#### Work task:
Among the entries below, find the lines with the word "Paulista" and copy them.

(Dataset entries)
..........

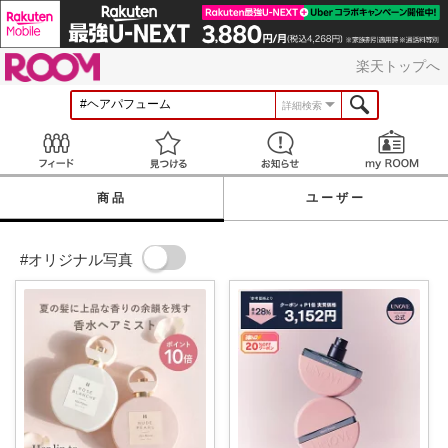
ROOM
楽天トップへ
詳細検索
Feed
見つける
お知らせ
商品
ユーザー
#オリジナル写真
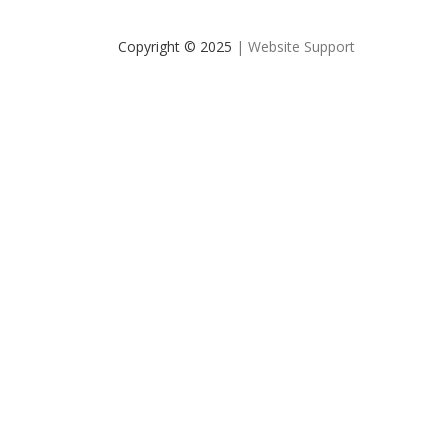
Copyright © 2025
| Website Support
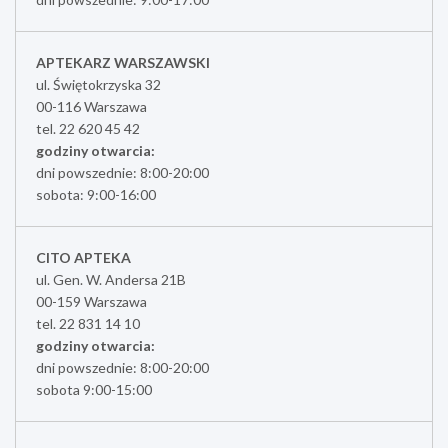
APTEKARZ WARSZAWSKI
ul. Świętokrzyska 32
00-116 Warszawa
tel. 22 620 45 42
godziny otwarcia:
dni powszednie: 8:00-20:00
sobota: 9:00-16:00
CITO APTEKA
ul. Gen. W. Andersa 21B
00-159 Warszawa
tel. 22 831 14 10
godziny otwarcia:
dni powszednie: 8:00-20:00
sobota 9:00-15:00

..........

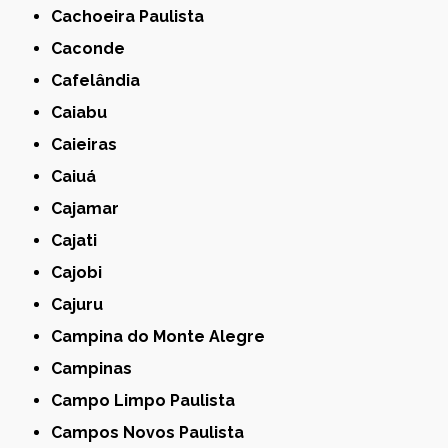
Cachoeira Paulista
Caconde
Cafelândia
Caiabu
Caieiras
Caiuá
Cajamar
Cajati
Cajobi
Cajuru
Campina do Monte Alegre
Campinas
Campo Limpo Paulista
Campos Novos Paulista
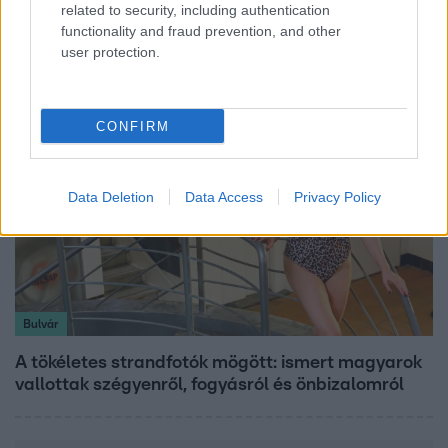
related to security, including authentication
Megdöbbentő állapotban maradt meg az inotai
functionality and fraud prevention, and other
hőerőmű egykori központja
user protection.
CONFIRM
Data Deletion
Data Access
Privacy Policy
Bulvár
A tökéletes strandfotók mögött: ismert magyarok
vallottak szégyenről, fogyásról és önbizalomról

..........

#### Output for this task:
Cachoeira Paulista
Campo Limpo Paulista
Campos Novos Paulista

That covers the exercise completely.